Data extracts:
+ + + + + + +
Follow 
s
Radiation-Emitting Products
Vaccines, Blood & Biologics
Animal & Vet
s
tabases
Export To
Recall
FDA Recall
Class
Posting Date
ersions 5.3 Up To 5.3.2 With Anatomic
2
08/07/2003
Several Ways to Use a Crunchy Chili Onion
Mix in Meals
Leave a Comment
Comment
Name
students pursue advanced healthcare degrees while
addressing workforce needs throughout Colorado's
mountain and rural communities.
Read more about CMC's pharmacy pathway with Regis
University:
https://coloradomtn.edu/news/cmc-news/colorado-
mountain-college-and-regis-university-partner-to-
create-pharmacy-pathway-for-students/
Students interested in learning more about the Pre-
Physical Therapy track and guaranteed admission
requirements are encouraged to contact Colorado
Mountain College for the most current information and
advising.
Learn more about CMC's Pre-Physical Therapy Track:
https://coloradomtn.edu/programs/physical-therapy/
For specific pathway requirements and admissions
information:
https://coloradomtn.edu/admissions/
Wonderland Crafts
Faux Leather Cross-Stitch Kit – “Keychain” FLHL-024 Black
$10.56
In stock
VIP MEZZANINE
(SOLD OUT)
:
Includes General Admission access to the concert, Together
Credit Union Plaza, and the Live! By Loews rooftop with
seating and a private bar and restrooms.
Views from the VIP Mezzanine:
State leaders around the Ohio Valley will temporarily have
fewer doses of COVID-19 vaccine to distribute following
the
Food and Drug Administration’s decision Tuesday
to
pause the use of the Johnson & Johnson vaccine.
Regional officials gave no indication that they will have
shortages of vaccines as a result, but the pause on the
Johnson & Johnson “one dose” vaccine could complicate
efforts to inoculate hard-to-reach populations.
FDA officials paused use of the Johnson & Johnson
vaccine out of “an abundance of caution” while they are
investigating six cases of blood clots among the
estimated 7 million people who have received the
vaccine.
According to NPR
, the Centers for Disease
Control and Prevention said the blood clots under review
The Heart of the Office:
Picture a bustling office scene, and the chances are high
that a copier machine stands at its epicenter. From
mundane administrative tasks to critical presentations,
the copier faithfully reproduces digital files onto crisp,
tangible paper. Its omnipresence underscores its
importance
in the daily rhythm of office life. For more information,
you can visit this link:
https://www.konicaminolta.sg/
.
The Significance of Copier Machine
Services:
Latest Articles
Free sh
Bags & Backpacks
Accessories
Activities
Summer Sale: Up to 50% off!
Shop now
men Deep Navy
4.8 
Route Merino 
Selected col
+ + + + + + +
Exercise aim: In the listing above, find the line with "create-pharmacy-pathway-for-students/" and the line with "Includes General Admission". Output those two lines and every line between them, exactly as written.

Result of the task:
create-pharmacy-pathway-for-students/
Students interested in learning more about the Pre-
Physical Therapy track and guaranteed admission
requirements are encouraged to contact Colorado
Mountain College for the most current information and
advising.
Learn more about CMC's Pre-Physical Therapy Track:
https://coloradomtn.edu/programs/physical-therapy/
For specific pathway requirements and admissions
information:
https://coloradomtn.edu/admissions/
Wonderland Crafts
Faux Leather Cross-Stitch Kit – “Keychain” FLHL-024 Black
$10.56
In stock
VIP MEZZANINE
(SOLD OUT)
:
Includes General Admission access to the concert, Together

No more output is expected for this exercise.